I find it intriguing that some of the genes from men identified in Ganna’s study are associated with olfactory systems, a finding that has parallels to the work in mice. Ganna’s group found other gene variants that may be linked with sex hormone regulation, which other scientists have previously suggested plays a large role in shaping the brain in ways that influence sexual behavior.
Conditions in the uterus during pregnancy are thought to influence the sexual preferences of the child. Anna Om/Shutterstock.com
Males with a genetic condition called androgen insensitivity syndrome can develop female genitalia and are usually brought up as girls, despite being genetically male – with an X and Y chromosome – and they are attracted to men. This suggests that testosterone is needed to “masculinize” a prenatal brain; if that doesn’t happen, the child will grow up to desire men.
Similarly, girls who have a genetic condition called congenital adrenal hyperplasia are exposed to unusually high levels of male hormones like testosterone while in the womb, which may masculinize their brain and increase the odds of lesbianism.
It’s also possible that hormonal shifts during pregnancy could affect how a fetus’ brain is configured. In rats, manipulation of hormones during pregnancy produces offspring that exhibit homosexual behavior.
Why does homosexual behavior exist?
Several hypotheses have been advanced to explain how homosexuality can be beneficial in perpetuating familial genes. One idea involves the concept of kin selection, whereby people work to ensure the passage of their family’s genes into subsequent generations. Gay uncles and aunts, for example, are “helpers in the nest” that help raise other family members’ children to nurture the family tree.
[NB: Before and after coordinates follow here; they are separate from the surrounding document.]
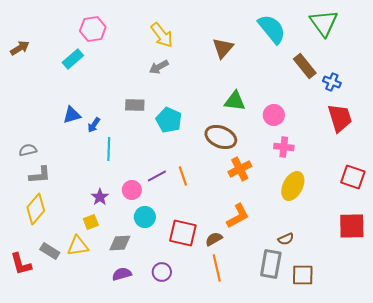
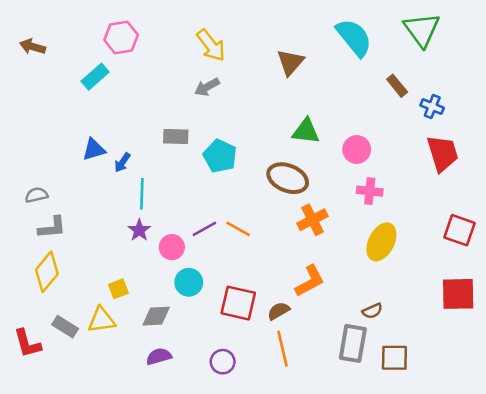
brown arrow: (20, 48) -> (33, 47), moved, turned -132
brown rectangle: (305, 66) -> (397, 86), size x0.7
orange line: (183, 176) -> (238, 229), turned -42
purple star: (100, 197) -> (139, 230), moved
purple circle: (162, 272) -> (223, 362), moved

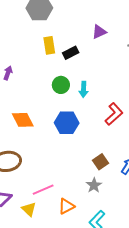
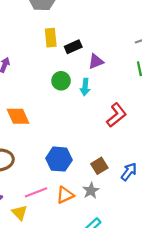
purple triangle: (99, 32) -> (96, 61), moved
blue hexagon: (67, 123) -> (59, 159), moved
orange triangle: (66, 206) -> (65, 195), moved

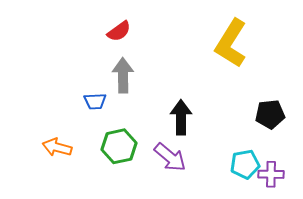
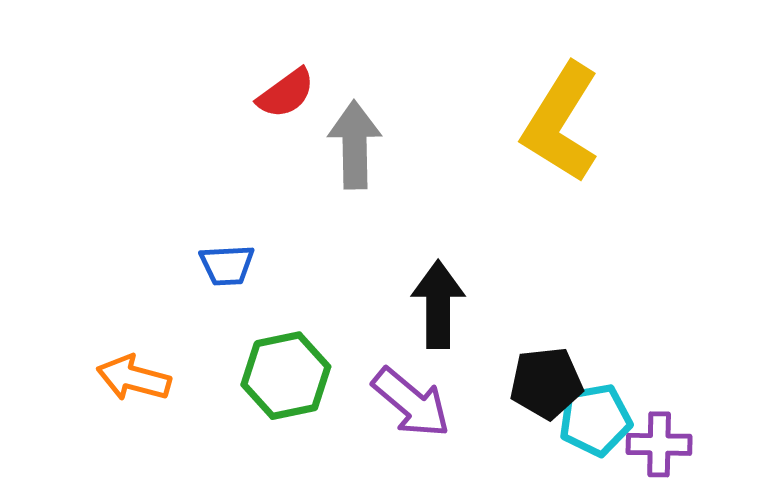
gray arrow: (123, 75) -> (355, 145), moved
black pentagon: (270, 114) -> (546, 383), moved

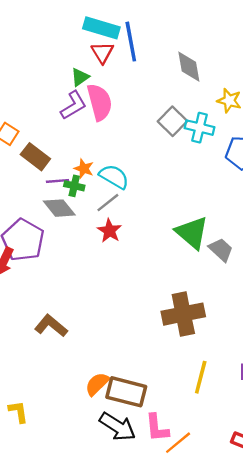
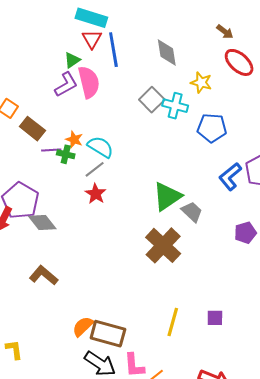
blue line: (131, 42) -> (113, 50), moved
gray diamond: (59, 208) -> (42, 222), moved
green triangle: (192, 233) -> (167, 196), turned 44
brown cross: (183, 314) -> (163, 245), moved, turned -36

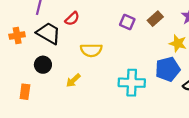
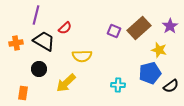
brown rectangle: (155, 19) -> (139, 28), size x1.6
yellow arrow: (73, 80) -> (66, 83), size x1.5
cyan cross: (132, 83) -> (118, 85), size x0.6

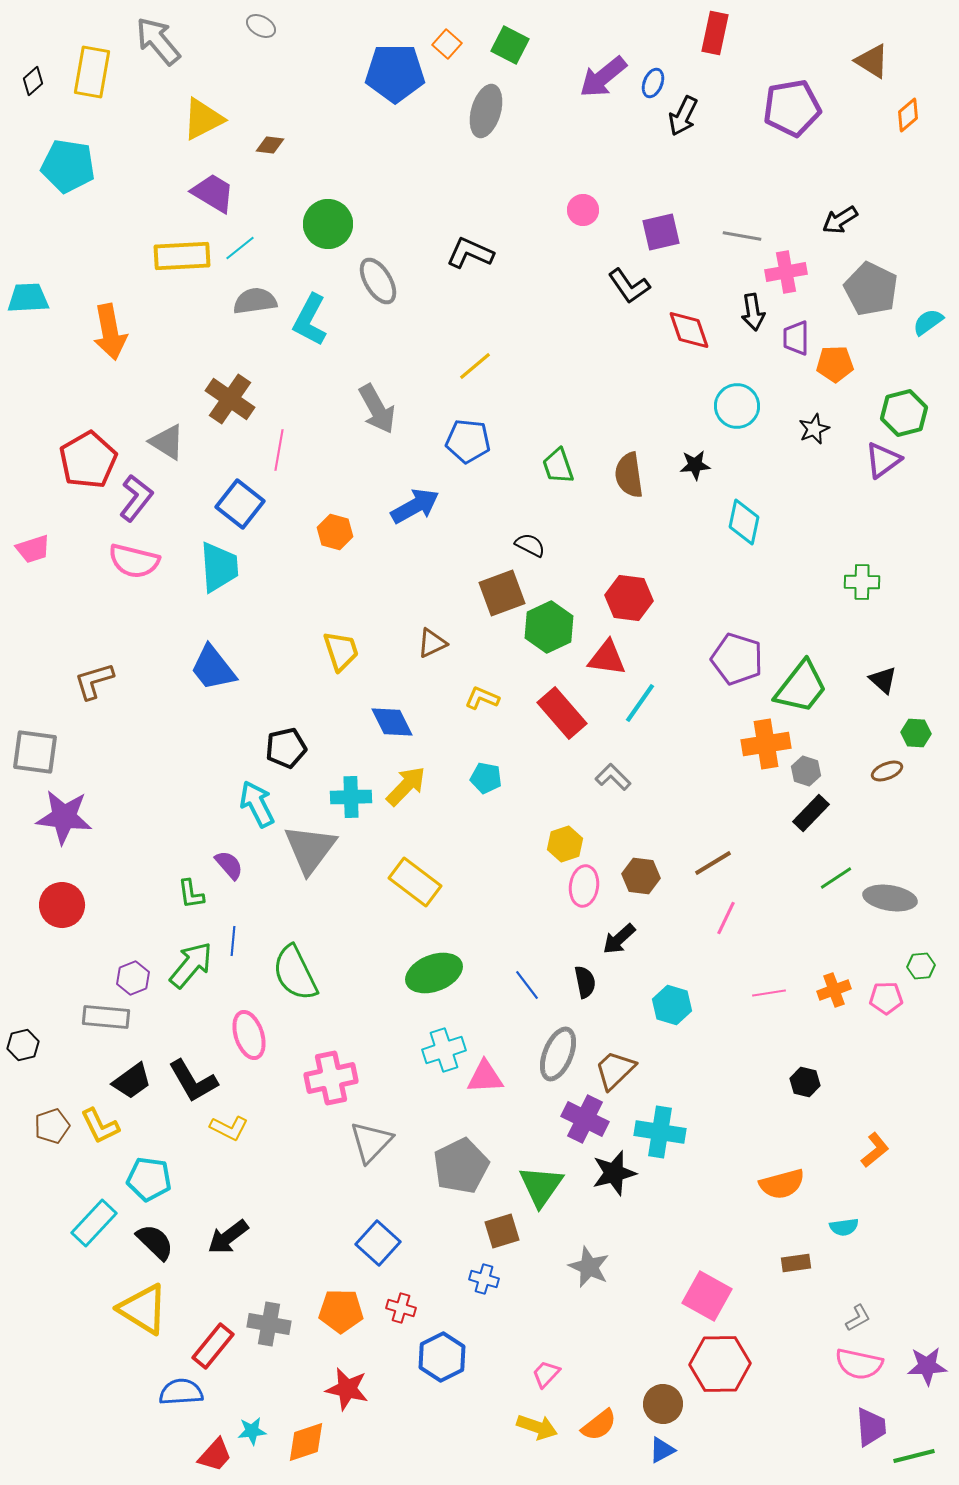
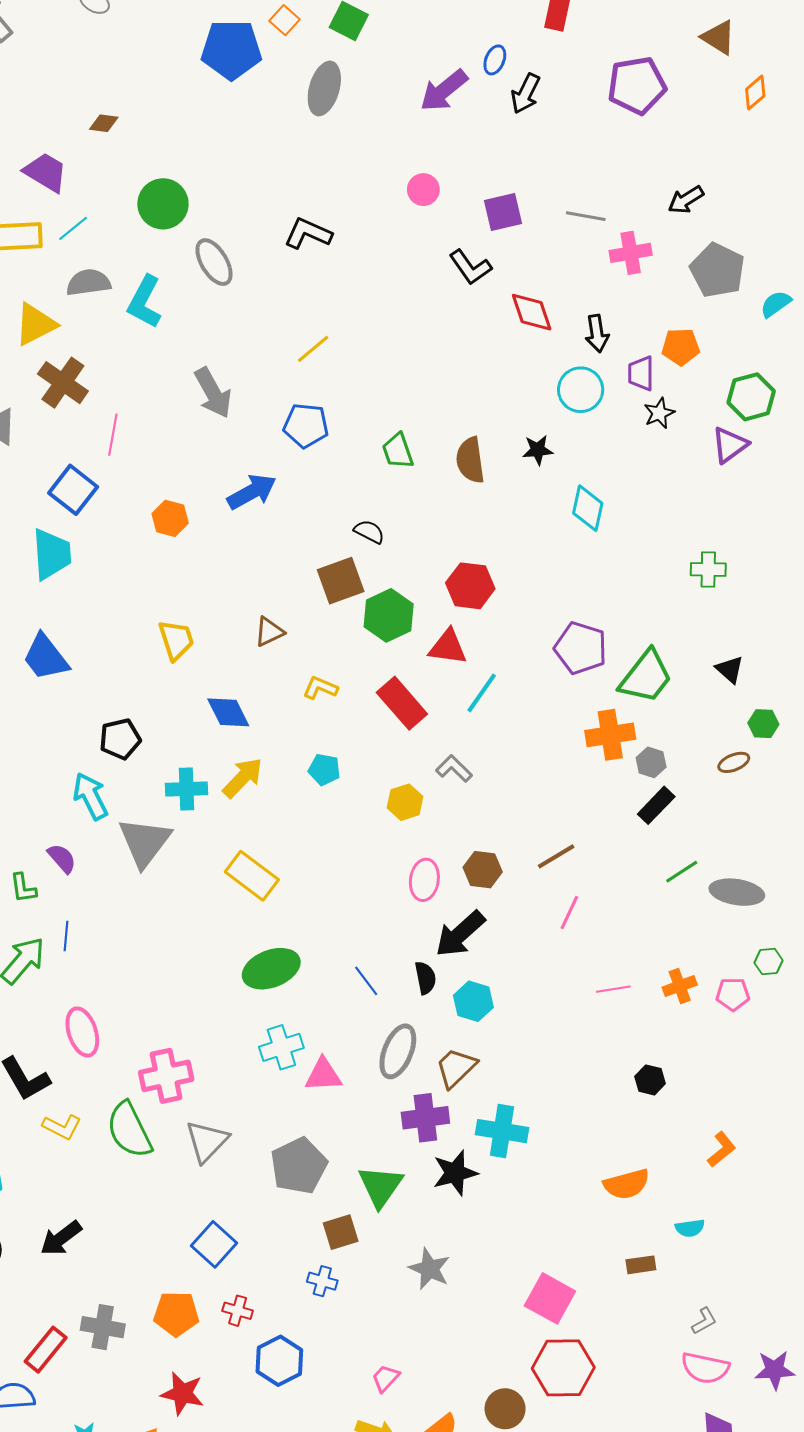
purple arrow: (603, 77) -> (444, 91), moved
yellow triangle: (203, 119) -> (35, 324), moved
black arrow: (753, 312) -> (597, 334), moved
purple trapezoid: (796, 338) -> (641, 373), moved
yellow hexagon: (565, 844) -> (405, 802), moved
black arrow: (619, 939) -> (460, 934), size x1.5
green semicircle: (295, 973) -> (129, 1130), moved
cyan hexagon: (672, 1005) -> (473, 1001), moved
purple cross: (585, 1119) -> (425, 1118), turned -33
Another idea suggests that homosexuality is a “trade-off trait.” For example, certain genes in women help increase their fertility, but if these genes are expressed in a male, they predispose him toward homosexuality.
Sexual behavior is widely diverse and governed by sophisticated mechanisms throughout the animal kingdom. As with other complex behaviors, it is not possible to predict sexuality by gazing into a DNA sequence as if it were a crystal ball. Such behaviors emerge from constellations of hundreds, perhaps thousands, of genes, and how they are regulated by the environment.
While there is no single “gay gene,” there is overwhelming evidence of a biological basis for sexual orientation that is programmed into the brain before birth based on a mix of genetics and prenatal conditions, none of which the fetus chooses.